In the entries below, spot each line with the word "kuwa" and copy it.

..........

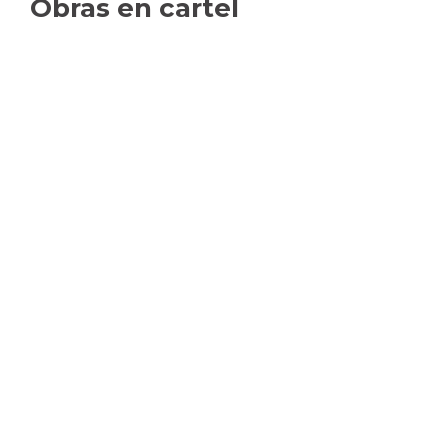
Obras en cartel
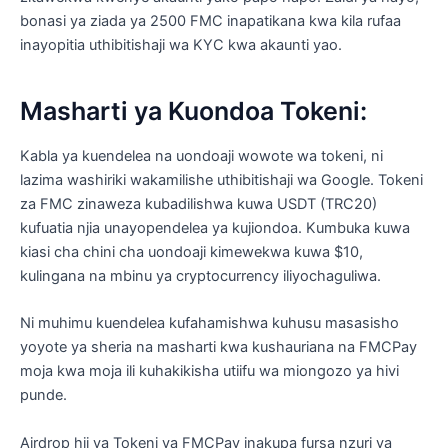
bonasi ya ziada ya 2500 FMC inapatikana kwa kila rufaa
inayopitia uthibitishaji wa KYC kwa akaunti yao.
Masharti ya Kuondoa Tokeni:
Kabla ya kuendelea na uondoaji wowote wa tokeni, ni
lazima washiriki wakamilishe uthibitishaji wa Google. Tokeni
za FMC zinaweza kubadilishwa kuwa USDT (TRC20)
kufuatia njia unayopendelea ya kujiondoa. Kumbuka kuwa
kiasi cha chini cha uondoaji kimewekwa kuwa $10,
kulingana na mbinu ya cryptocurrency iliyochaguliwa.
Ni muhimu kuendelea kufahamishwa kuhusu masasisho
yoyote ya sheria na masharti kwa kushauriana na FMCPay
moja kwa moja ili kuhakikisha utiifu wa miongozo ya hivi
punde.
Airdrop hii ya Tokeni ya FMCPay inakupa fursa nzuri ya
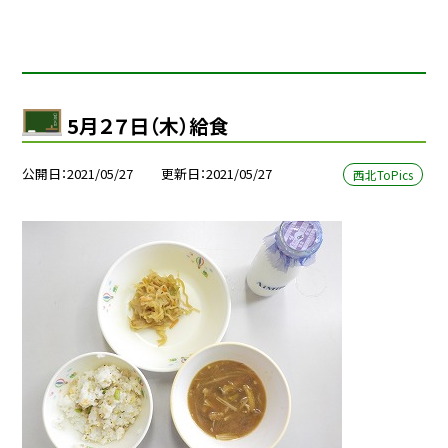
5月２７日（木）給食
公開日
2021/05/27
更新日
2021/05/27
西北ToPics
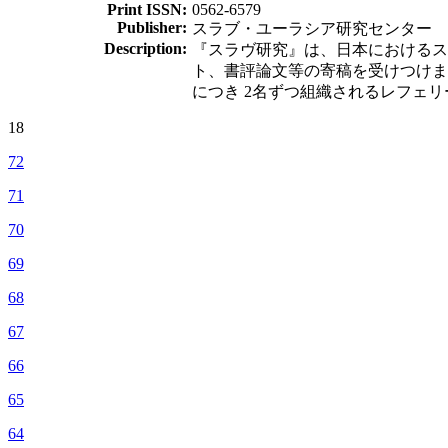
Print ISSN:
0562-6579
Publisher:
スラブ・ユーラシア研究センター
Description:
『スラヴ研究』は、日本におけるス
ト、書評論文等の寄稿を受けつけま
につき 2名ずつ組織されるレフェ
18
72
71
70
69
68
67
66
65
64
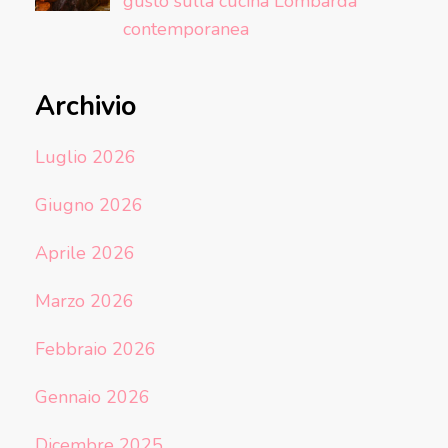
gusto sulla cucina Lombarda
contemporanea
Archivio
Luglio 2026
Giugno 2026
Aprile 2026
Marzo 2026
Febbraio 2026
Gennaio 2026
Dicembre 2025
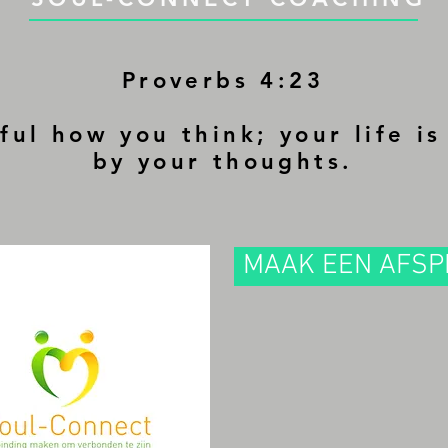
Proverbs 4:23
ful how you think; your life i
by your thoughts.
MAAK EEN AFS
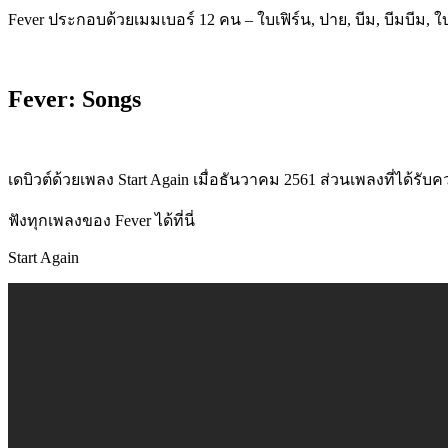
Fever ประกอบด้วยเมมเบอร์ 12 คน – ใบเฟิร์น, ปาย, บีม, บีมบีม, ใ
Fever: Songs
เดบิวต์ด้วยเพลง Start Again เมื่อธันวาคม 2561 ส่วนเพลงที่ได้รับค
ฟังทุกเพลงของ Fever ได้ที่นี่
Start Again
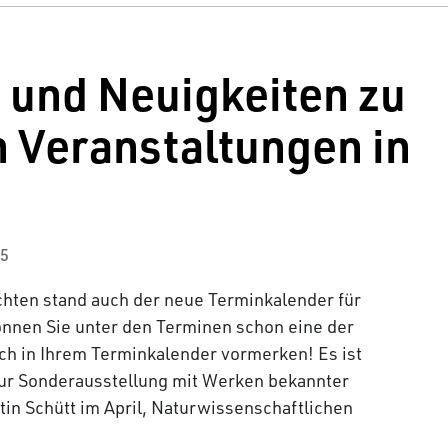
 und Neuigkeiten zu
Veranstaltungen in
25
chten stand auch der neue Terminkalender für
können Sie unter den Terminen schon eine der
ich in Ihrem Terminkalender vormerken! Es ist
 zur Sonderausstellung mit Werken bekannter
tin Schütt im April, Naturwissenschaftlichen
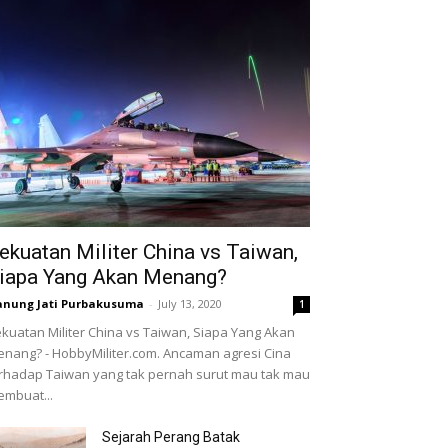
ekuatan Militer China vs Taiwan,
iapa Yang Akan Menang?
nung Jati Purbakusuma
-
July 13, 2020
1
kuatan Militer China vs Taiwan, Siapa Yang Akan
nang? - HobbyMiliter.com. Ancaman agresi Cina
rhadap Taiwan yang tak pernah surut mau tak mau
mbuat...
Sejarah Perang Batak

..........

◆ RESPONSE AREA
za FMC zinaweza kubadilishwa kuwa USDT (TRC20)
kufuatia njia unayopendelea ya kujiondoa. Kumbuka kuwa
kiasi cha chini cha uondoaji kimewekwa kuwa $10,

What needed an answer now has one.